In the records below, count every line where the string "Pramono" appears, and reply with the count only.

───── Records provided

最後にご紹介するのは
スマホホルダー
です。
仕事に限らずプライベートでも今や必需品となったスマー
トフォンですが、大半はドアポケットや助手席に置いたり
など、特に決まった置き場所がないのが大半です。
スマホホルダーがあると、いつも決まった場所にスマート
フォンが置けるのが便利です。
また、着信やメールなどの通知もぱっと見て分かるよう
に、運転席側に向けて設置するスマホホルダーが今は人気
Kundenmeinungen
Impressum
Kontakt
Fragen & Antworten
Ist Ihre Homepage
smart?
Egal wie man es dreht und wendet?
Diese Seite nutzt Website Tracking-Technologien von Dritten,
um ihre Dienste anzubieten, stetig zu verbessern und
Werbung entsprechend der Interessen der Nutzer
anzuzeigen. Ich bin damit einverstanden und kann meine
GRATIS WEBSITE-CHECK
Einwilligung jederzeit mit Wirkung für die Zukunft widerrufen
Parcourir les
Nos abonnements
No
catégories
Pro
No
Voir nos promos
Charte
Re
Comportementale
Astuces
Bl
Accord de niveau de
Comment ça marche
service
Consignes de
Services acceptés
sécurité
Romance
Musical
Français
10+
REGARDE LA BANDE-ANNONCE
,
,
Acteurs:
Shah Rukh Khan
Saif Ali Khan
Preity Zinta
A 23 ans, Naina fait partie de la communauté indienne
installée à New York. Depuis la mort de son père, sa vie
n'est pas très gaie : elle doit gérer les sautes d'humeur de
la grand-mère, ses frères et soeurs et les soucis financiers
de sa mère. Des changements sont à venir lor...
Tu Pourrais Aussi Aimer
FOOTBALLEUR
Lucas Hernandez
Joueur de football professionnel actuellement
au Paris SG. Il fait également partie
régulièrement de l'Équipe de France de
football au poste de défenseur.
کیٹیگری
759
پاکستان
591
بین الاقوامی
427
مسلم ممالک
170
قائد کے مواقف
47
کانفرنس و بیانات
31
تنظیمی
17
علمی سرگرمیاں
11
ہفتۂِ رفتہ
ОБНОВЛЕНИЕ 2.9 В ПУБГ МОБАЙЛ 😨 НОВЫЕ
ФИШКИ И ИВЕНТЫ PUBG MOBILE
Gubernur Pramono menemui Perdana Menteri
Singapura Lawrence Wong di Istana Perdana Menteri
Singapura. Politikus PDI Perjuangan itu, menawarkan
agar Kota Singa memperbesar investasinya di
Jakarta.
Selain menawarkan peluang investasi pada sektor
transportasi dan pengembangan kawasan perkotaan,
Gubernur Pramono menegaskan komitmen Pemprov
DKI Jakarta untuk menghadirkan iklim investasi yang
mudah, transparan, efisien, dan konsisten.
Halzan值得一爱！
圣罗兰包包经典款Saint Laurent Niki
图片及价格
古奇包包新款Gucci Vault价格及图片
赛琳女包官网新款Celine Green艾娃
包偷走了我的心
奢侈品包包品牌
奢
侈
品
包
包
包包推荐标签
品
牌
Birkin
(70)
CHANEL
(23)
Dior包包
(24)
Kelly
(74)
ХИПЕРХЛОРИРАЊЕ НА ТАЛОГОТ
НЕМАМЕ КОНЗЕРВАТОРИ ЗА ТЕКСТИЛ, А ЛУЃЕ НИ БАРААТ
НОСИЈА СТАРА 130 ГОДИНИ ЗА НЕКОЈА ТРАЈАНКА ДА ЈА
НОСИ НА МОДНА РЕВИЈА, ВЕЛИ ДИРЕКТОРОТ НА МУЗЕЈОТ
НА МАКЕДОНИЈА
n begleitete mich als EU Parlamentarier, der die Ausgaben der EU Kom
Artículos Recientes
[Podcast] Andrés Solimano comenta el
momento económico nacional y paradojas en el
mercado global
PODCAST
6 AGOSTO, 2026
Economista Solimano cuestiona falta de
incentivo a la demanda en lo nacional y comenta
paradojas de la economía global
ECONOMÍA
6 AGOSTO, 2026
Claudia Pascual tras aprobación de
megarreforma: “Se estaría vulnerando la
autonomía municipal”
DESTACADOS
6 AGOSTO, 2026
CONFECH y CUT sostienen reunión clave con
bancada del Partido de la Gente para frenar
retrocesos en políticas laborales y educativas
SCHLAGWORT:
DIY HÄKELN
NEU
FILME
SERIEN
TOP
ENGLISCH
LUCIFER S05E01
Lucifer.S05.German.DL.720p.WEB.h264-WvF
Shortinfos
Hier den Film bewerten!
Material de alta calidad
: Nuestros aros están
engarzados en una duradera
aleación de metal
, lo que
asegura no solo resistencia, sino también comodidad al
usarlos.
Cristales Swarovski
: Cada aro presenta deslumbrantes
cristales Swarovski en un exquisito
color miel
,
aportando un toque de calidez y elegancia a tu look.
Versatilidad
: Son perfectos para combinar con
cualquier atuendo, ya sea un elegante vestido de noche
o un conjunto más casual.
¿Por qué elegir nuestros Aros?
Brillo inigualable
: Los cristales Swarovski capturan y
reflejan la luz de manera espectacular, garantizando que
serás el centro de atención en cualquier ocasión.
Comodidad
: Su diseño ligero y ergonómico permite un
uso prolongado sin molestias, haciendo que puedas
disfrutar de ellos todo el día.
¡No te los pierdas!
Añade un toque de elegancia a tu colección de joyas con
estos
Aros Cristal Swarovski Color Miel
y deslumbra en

──────────

[Output for this exercise] 2